**WORK TO COMPLETE**
Pictures are to be dropped. Everything else in the listing gets copied exactly.
• • • •
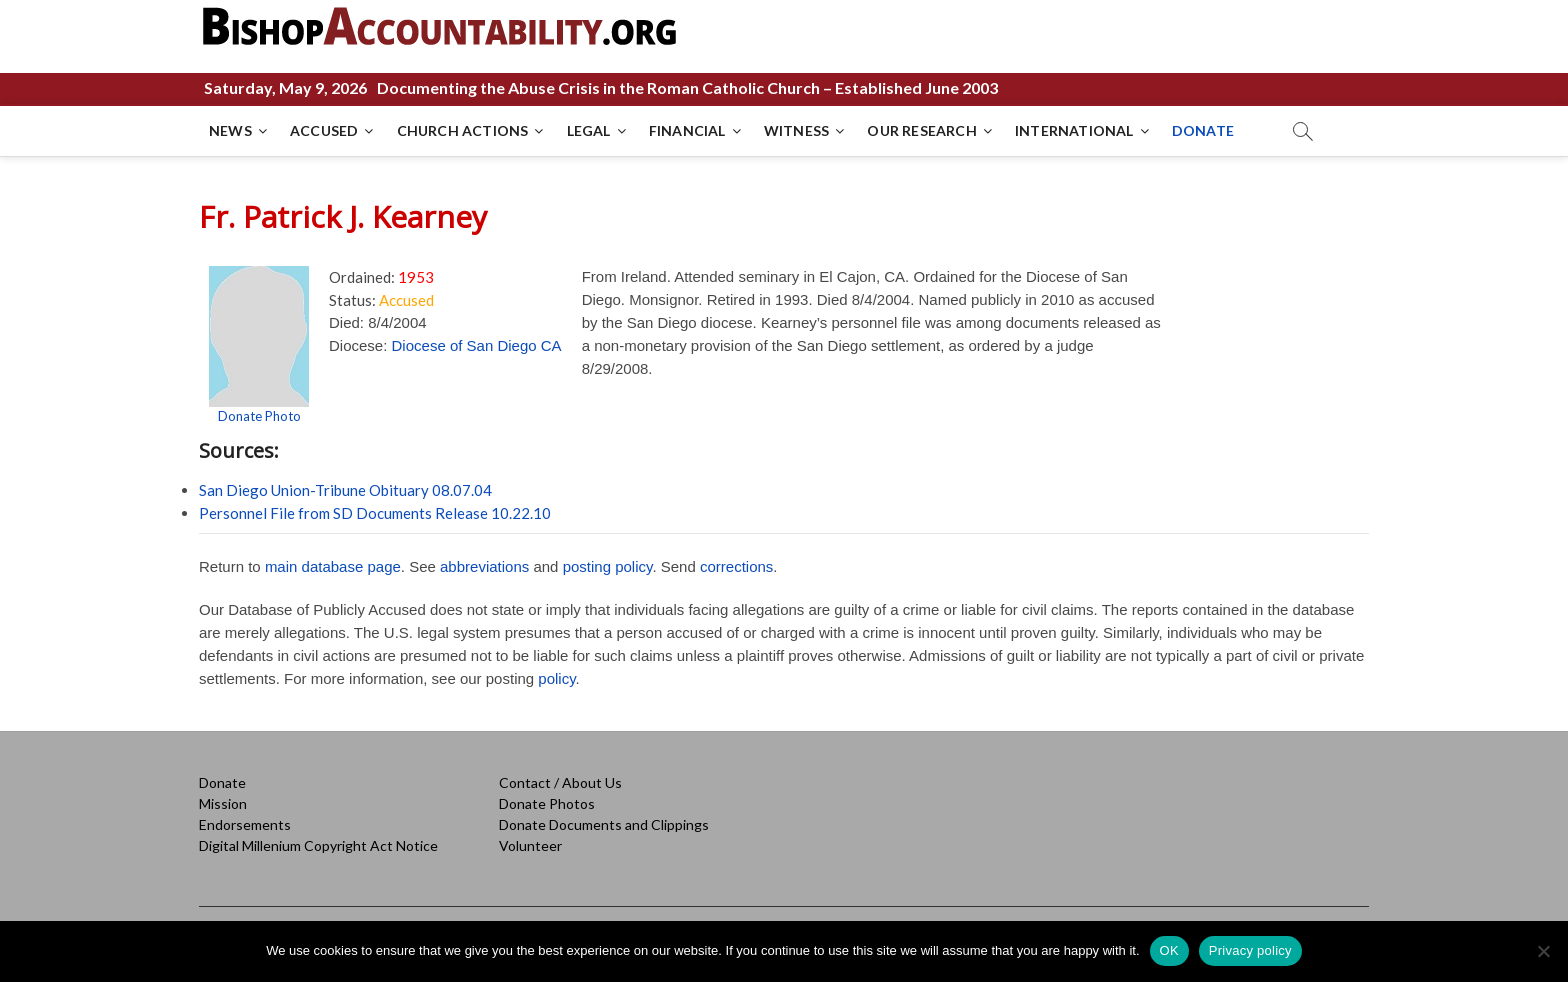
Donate (222, 782)
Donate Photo (259, 416)
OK (1169, 950)
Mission (223, 803)
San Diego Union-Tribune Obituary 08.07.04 (345, 490)
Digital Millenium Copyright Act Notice (318, 845)
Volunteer (530, 845)
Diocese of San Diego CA (477, 345)
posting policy (608, 566)
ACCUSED (324, 130)
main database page (333, 566)
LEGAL (589, 130)
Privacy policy (1250, 950)
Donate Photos (547, 803)
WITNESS (796, 130)
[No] (1543, 951)
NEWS (230, 130)
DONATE (1203, 130)
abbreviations (484, 566)
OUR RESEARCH (921, 130)
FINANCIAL (687, 130)
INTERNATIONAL (1074, 130)
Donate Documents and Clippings (604, 824)
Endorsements (245, 824)
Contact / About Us (560, 782)
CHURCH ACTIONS (463, 130)
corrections (736, 566)
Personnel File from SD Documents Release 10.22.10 (375, 513)
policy (556, 678)
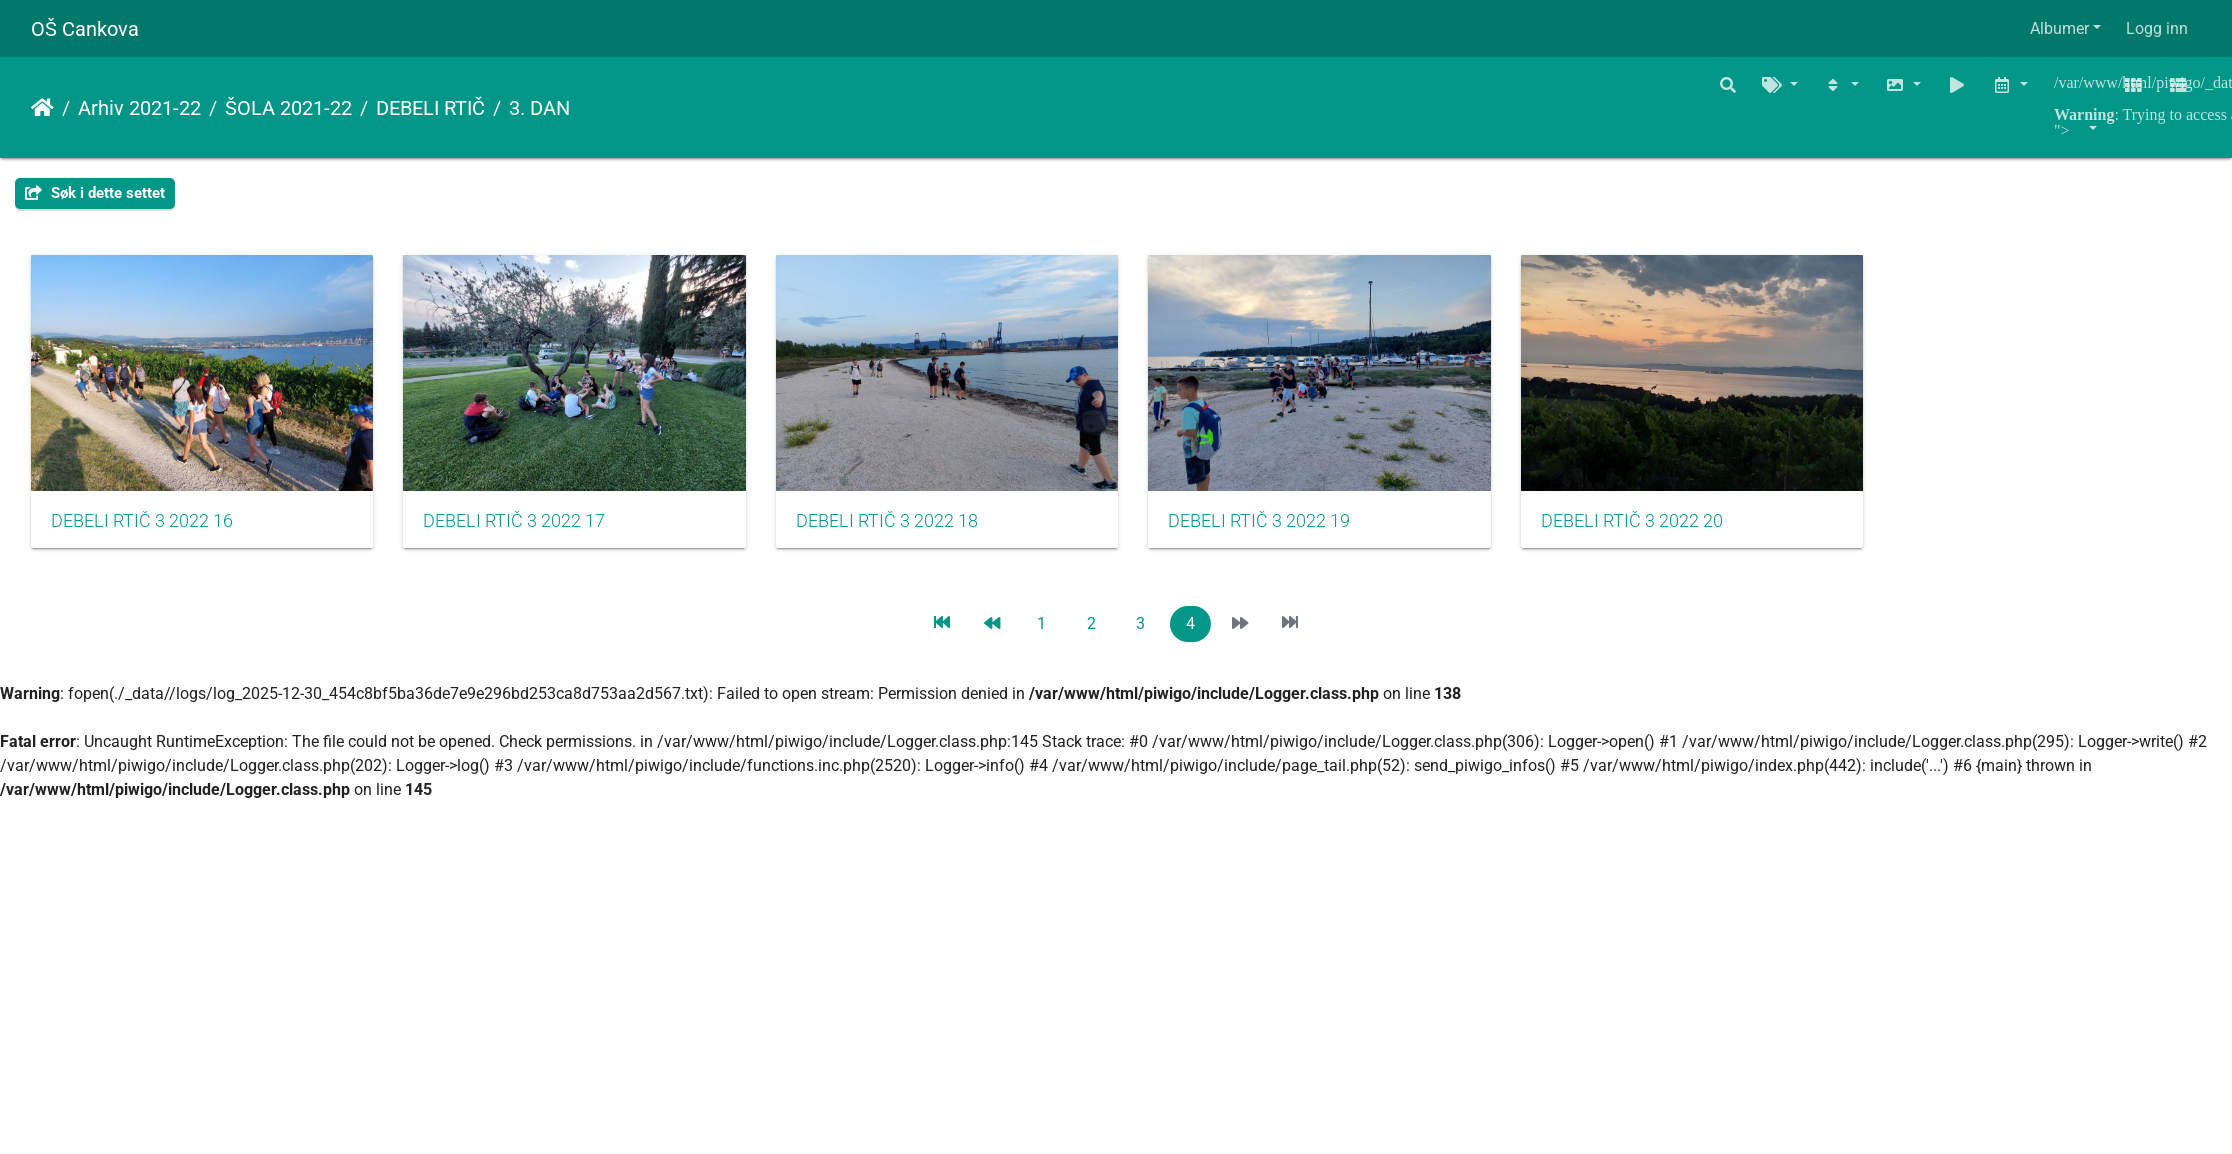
• • • •
**RESULT BELOW**
Donate (222, 782)
Donate Photo (259, 416)
OK (1169, 950)
Mission (223, 803)
San Diego Union-Tribune Obituary 08.07.04 (345, 490)
Digital Millenium Copyright Act Notice (318, 845)
Volunteer (530, 845)
Diocese of San Diego CA (477, 345)
posting policy (608, 566)
ACCUSED (324, 130)
main database page (333, 566)
LEGAL (589, 130)
Privacy policy (1250, 950)
Donate Photos (547, 803)
WITNESS (796, 130)
[No] (1543, 951)
NEWS (230, 130)
DONATE (1203, 130)
abbreviations (484, 566)
OUR RESEARCH (921, 130)
FINANCIAL (687, 130)
INTERNATIONAL (1074, 130)
Donate Documents and Clippings (604, 824)
Endorsements (245, 824)
Contact / About Us (560, 782)
CHURCH ACTIONS (463, 130)
corrections (736, 566)
Personnel File from SD Documents Release 10.22.10 (375, 513)
policy (556, 678)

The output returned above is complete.